Stupéfaite, je demande :

— Où étais-tu alors ? Tu n’as pas couché ici ?

Agacée, elle répond :

— Bien sûr que si, mais tu dormais quand je suis rentrée. J’ai appelé Gabriel et il est venu l’ausculter. Apparemment, c’est une gastro, il a encore dû manger n’importe quoi, gourmand comme il est. Bref, il a dormi avec moi, seulement, Enzo est très remuant la nuit, je n’ai pas beaucoup dormi et de plus, j’étais inquiète.

Je n’ai rien entendu. C’est vrai que j’ai un sommeil de plomb.

— Archibald n’était pas là ?

— Je n’en sais rien, je ne suis pas allée frapper à sa porte. Il était déjà tard et comme je sais qu’il se lève tôt, je n’allais pas le déranger. Tu me sers un café, j’en ai bien besoin. Du coup, je ne pourrai pas t’accompagner dans le food truck, je vais rester avec lui et travailler mes coutures ici. Tu pourras te débrouiller toute seule ?

— Bien sûr, les clients attendront un peu plus avant d’être servis, ils en profiteront pour parler entre eux.

Je n’en reviens pas, c’est Morgan. Mélusine qui l’a reconnu également, murmure :

— Je te laisse MarieSophe.

Il frappa à la porte et attendit que je lui ouvre. Il était là devant moi, je reconnus immédiatement le Morgan d’avant, celui qui m’avait accueilli pour la première fois dans sa chambre d’hôte. Apparemment, l’éloignement lui avait fait du bien. Il souriait et à nouveau, je retrouvai la manière qu’il avait de plisser les yeux quand il me regardait. Mon cœur s’accéléra. Il me tendit la main et m’attira vers lui. Contre lui, je respirai son parfum qui m’avait manqué, je devais l’avouer. C’est ainsi qu’Archibald nous trouva quand il arriva avec le pain frais et autre chose dans la main.

Archibald

Je ne voulais pas me lancer dans la fabrication des viennoiseries alors que je savais parfaitement les fabriquer. Après maintes et maintes fois refusé, j’avais tenté un essai et je voulus en faire la surprise à MarieSophe.

Bien mal m’en a pris, je la trouvai dans les bras de Morgan. Immédiatement, je m’imposai un sourire et ne laissai rien voir de ma déception.

— Morgan ? Quelle bonne surprise ?

Je les vois se détacher et aussitôt je captai le regard de Marie-Sophie. Je la connais suffisamment pour comprendre qu’elle est ravie de le retrouver, mais autre chose aussi est inscrit dans son regard.

Morgan me tendit la main. Quelque chose était changé chez lui et je ne parvenais pas à définir ce que c’était.
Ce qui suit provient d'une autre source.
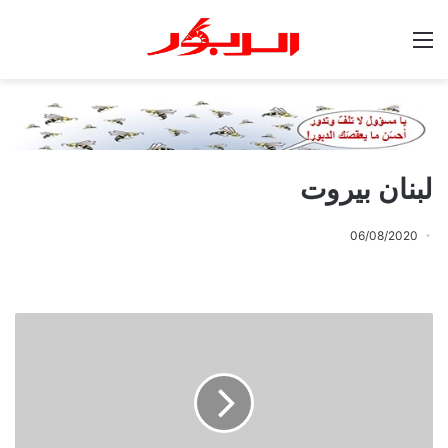
القائمة
لبنان بيروت
06/08/2020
Dans tous les cas, il semble apaisé et en pleine forme.

— Racontez-moi ! Je ne vous cache pas que Charles m’a mis au courant de tout ce que vous avez entrepris avec le food truck. Cybèle a eu une excellente idée de vous céder son affaire. Vous avez de ses nouvelles ?

Je racontai. Marie-Sophie en profita pour préparer du café. Elle sortit la tasse préférée de Morgan. Depuis le temps qu’il était parti, elle était pourtant restée à la même place.

— Je vais reprendre toutes mes activités et surtout si vous avez besoin de moi, n’hésitez pas. J’ai cru comprendre que mon miel plaisait beaucoup. Je vais retrouver mes ruches et mes chèvres. Vous allez rire, mais mes animaux m’ont fait la fête ce matin.

Je regardai son chien couché à ses pieds.

— Merci à vous tous, j’ai retrouvé ma maison comme si je ne l’avais jamais quitté. C’était une parenthèse que j’ai été obligé de faire.

Il contempla Marie-Sophie qui baissa les yeux.

— Je vous raconterai… ou pas.

Il a avalé son café et posé sa tasse, il nous attrapa tous les deux dans ses bras et nous murmura que nous lui avions manqué et que tout allait bien maintenant.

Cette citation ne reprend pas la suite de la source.